On a June day in 2002, Roy Jensen, a pathologist at Vanderbilt-Ingram Cancer Center, was back home in the Kansas City environs, taking his young sons to basketball camp in Lawrence.
Bill Self, KU’s just-recruited men’s basketball coach, happened to walk through the gym’s door and Jensen, a basketball fanatic, was talking with him.
“I’m like living the dream, baby. I’m talking to Bill Self. You know, his first day on the job, first day in Lawrence, and I am having a great time,“ Jensen said, reconstructing the day’s events.

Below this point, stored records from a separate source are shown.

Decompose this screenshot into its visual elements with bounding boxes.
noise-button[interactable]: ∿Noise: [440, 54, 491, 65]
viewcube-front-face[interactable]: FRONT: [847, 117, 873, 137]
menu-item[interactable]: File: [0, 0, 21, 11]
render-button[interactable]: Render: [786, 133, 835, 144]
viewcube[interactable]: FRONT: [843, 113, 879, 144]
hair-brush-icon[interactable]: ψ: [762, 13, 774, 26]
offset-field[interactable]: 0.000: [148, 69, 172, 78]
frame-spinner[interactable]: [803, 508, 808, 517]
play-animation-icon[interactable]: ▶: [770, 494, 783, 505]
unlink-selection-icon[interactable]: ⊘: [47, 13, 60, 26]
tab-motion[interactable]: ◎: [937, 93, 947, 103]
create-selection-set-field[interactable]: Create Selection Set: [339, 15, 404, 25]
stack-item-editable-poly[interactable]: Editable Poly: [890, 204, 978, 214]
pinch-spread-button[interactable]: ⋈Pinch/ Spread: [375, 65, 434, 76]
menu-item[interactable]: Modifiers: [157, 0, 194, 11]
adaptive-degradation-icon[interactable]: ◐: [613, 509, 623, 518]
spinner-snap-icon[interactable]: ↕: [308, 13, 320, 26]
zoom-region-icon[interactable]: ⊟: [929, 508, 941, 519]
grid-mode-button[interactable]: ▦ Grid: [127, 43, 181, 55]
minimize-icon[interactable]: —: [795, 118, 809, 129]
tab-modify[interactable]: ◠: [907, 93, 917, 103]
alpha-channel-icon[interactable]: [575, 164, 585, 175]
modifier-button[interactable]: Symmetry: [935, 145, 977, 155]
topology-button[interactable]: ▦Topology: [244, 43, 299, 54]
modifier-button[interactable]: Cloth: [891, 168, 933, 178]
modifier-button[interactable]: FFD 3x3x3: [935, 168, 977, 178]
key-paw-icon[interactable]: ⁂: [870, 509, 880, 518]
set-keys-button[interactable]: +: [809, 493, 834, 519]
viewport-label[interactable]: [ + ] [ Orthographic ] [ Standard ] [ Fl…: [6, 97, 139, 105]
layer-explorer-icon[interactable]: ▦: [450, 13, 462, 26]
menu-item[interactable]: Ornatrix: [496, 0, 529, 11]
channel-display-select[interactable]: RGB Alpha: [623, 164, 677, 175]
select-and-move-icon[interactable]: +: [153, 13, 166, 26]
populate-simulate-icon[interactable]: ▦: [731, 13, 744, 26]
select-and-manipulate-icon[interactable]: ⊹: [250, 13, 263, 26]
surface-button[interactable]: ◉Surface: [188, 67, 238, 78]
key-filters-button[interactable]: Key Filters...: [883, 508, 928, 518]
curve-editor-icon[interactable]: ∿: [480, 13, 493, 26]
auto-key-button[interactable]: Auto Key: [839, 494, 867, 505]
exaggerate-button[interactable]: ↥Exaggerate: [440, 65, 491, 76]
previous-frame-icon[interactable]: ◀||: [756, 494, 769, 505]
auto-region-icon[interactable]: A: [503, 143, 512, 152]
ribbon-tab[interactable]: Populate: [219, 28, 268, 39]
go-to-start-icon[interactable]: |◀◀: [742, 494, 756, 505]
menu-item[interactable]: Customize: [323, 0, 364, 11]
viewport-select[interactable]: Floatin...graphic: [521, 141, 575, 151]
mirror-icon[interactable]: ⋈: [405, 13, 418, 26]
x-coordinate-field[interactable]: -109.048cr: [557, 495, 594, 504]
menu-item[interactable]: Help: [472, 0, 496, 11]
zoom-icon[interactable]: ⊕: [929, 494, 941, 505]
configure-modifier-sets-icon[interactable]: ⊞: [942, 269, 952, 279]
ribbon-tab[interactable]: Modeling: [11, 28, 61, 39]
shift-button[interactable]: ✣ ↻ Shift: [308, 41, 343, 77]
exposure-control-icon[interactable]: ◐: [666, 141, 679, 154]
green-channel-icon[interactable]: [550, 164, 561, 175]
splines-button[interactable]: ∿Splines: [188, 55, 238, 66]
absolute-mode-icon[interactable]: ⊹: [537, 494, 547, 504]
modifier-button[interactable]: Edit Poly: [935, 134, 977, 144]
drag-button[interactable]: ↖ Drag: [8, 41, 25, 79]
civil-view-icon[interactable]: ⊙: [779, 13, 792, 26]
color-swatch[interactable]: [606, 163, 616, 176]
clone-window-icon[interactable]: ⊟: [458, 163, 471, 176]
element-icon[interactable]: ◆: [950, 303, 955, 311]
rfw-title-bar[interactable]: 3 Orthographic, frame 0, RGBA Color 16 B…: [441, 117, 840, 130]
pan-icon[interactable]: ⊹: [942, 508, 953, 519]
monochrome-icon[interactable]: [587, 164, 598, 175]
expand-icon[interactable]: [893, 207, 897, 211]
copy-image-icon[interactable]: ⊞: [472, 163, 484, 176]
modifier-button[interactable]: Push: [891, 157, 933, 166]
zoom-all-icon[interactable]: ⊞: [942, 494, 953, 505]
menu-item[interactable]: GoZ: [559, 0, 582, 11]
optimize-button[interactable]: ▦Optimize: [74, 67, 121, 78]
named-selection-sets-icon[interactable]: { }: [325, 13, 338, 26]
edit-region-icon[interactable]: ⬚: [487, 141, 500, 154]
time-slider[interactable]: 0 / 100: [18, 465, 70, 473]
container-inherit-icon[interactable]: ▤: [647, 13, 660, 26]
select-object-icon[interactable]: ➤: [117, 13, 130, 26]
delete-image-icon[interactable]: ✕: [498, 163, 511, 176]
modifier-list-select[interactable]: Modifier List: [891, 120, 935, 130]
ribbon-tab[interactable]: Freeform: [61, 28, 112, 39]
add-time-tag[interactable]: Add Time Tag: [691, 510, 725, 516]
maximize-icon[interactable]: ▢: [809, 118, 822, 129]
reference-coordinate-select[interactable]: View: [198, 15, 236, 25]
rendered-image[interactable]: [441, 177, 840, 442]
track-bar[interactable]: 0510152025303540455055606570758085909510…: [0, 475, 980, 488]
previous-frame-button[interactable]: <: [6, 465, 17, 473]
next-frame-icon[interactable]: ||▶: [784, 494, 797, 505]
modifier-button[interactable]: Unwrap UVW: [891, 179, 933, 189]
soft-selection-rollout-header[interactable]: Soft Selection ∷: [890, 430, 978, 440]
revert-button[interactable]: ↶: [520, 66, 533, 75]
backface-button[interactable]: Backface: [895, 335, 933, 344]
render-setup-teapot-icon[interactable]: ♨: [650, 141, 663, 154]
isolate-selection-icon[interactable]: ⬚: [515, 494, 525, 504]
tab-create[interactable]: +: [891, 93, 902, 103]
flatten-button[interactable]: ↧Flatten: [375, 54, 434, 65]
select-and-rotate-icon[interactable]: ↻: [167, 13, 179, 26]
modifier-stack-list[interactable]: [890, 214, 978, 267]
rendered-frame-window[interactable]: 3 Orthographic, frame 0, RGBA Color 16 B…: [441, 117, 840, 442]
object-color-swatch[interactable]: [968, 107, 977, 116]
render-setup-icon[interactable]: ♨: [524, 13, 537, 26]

Just then, Jensen’s cell phone rang.
“Boy, I really don’t want to take this phone call, because I’m having a lot of fun here, but my wife was out on an errand that day, and so, just in case something had happened, I didn’t want to miss a call. And it was from the (913) area code.”

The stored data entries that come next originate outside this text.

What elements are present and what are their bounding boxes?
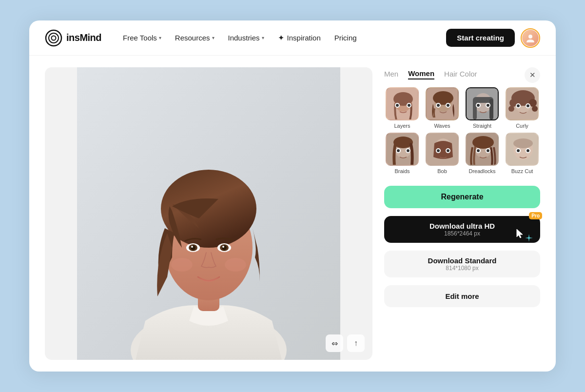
svg-point-71 — [477, 149, 480, 152]
svg-point-12 — [191, 245, 195, 250]
brand-name: insMind — [66, 32, 101, 43]
hairstyle-braids-label: Braids — [394, 168, 410, 174]
svg-point-19 — [225, 258, 246, 272]
nav-pricing[interactable]: Pricing — [329, 30, 363, 46]
hairstyle-buzz-cut-label: Buzz Cut — [511, 168, 533, 174]
svg-point-64 — [437, 149, 440, 152]
image-panel: ⇔ ↑ — [45, 67, 372, 360]
hairstyle-bob[interactable]: Bob — [424, 133, 460, 174]
chevron-down-icon: ▾ — [262, 35, 264, 40]
svg-point-66 — [447, 149, 449, 152]
hairstyle-braids[interactable]: Braids — [384, 133, 420, 174]
svg-point-73 — [487, 149, 489, 152]
tabs-row: Men Women Hair Color — [384, 67, 540, 79]
hairstyle-buzz-cut[interactable]: Buzz Cut — [504, 133, 540, 174]
chevron-down-icon: ▾ — [159, 35, 161, 40]
svg-point-29 — [433, 91, 453, 105]
download-std-resolution: 814*1080 px — [392, 265, 532, 272]
logo[interactable]: insMind — [45, 29, 101, 47]
svg-point-51 — [517, 104, 520, 107]
nav-inspiration[interactable]: ✦ Inspiration — [272, 29, 327, 46]
logo-icon — [45, 29, 62, 47]
pro-badge: Pro — [529, 212, 542, 219]
hairstyle-straight-label: Straight — [473, 123, 491, 129]
svg-point-0 — [46, 30, 61, 46]
svg-point-24 — [396, 104, 399, 107]
close-button[interactable]: ✕ — [525, 67, 540, 83]
hairstyle-layers-label: Layers — [394, 123, 410, 129]
svg-point-40 — [477, 104, 480, 107]
svg-point-78 — [517, 149, 520, 152]
chevron-down-icon: ▾ — [212, 35, 214, 40]
svg-point-53 — [526, 104, 529, 107]
svg-point-2 — [52, 36, 56, 40]
svg-point-31 — [437, 104, 440, 107]
right-panel: ✕ Men Women Hair Color — [384, 67, 540, 360]
download-standard-button[interactable]: Download Standard 814*1080 px — [384, 251, 540, 277]
svg-point-48 — [508, 106, 514, 112]
hairstyle-waves[interactable]: Waves — [424, 87, 460, 129]
start-creating-button[interactable]: Start creating — [446, 29, 515, 47]
avatar[interactable] — [521, 28, 540, 48]
svg-point-42 — [487, 104, 489, 107]
star-icon: ✦ — [278, 33, 284, 42]
hairstyle-layers[interactable]: Layers — [384, 87, 420, 129]
main-portrait — [45, 67, 372, 360]
svg-point-18 — [171, 258, 193, 272]
svg-point-49 — [532, 106, 538, 112]
compare-button[interactable]: ⇔ — [326, 334, 343, 352]
hairstyle-dreadlocks-label: Dreadlocks — [468, 168, 495, 174]
svg-rect-37 — [473, 99, 477, 119]
upload-button[interactable]: ↑ — [347, 334, 365, 352]
hair-style-grid: Layers — [384, 87, 540, 174]
nav-free-tools[interactable]: Free Tools ▾ — [117, 30, 167, 46]
edit-more-button[interactable]: Edit more — [384, 285, 540, 307]
svg-point-80 — [526, 149, 529, 152]
svg-point-3 — [528, 35, 532, 39]
svg-point-13 — [191, 246, 193, 248]
svg-point-60 — [407, 149, 410, 152]
svg-point-1 — [49, 33, 58, 43]
hairstyle-curly[interactable]: Curly — [504, 87, 540, 129]
nav-industries[interactable]: Industries ▾ — [222, 30, 270, 46]
hairstyle-dreadlocks[interactable]: Dreadlocks — [464, 133, 500, 174]
main-card: insMind Free Tools ▾ Resources ▾ Industr… — [29, 20, 556, 372]
nav-links: Free Tools ▾ Resources ▾ Industries ▾ ✦ … — [117, 29, 446, 46]
download-hd-button[interactable]: Download ultra HD 1856*2464 px Pro — [384, 216, 540, 243]
svg-point-16 — [222, 245, 227, 250]
tab-hair-color[interactable]: Hair Color — [444, 70, 477, 79]
image-toolbar: ⇔ ↑ — [326, 334, 365, 352]
svg-point-76 — [513, 138, 533, 148]
nav-resources[interactable]: Resources ▾ — [169, 30, 220, 46]
cursor-icon — [515, 228, 526, 239]
hairstyle-waves-label: Waves — [434, 123, 450, 129]
download-hd-resolution: 1856*2464 px — [392, 230, 532, 237]
download-hd-title: Download ultra HD — [392, 222, 532, 230]
compare-icon: ⇔ — [332, 339, 338, 348]
hairstyle-curly-label: Curly — [516, 123, 528, 129]
svg-rect-38 — [489, 99, 493, 119]
tab-men[interactable]: Men — [384, 70, 398, 79]
regenerate-button[interactable]: Regenerate — [384, 186, 540, 208]
user-icon — [525, 33, 536, 43]
navbar: insMind Free Tools ▾ Resources ▾ Industr… — [29, 20, 556, 56]
content-area: ⇔ ↑ ✕ Men Women Hair Color — [29, 56, 556, 372]
sparkle-icon — [525, 234, 533, 243]
tab-women[interactable]: Women — [408, 69, 434, 79]
hairstyle-bob-label: Bob — [437, 168, 447, 174]
svg-point-26 — [408, 104, 410, 107]
download-std-title: Download Standard — [392, 256, 532, 265]
svg-point-33 — [447, 104, 449, 107]
upload-icon: ↑ — [354, 339, 358, 348]
nav-actions: Start creating — [446, 28, 540, 48]
svg-point-58 — [397, 149, 400, 152]
hairstyle-straight[interactable]: Straight — [464, 87, 500, 129]
svg-point-17 — [222, 246, 224, 248]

Jensen took the call. It was Barbara Atkinson, executive dean and vice chancellor for clinical affairs of the KU School of Medicine.
“So, I excused myself from Bill Self and started talking to Barbara Atkinson about the possibility of taking a look at the KU Cancer Center job. And that conversation went well, and at the end of it, I said, ‘Oh, by the way, would you like me to come by this afternoon?’”
Atkinson’s objective was to find someone gutsy enough to take on the task of securing an NCI designation over five years. To accomplish this, KU was willing to commit around $29 million—not even remotely enough.
As negotiations ensued, Jensen was adamant about one aspect of his recruitment package: a “hunting license,” i.e. a commitment that he would be allowed to raise money without having to pay the “dean’s tax.”
“Because I had seen things happen at Vanderbilt, where the director had gone out and raised money, and by some miracle the cardiology division had a new clinic, things like that, I just said, ‘I want no dean’s tax, and every dollar that gets raised for cancer gets spent on cancer—no, if, and, or buts. And I got a solid yes, absolutely, no question about it.”
This proved to be a sound strategic move.
It’s doubtful that anyone could have attained an NCI designation in five years, especially with all the setbacks, political battles and an economic crisis, but Jensen did accomplish the task in eight years.
“I told folks when I arrived that it would be a five-year process. And I think I largely adhered to that, if you cut me two years of slack, because of the civil war [between the hospital CEO and the dean of the medical school] and one year of slack because of the Great Recession,” Jensen said.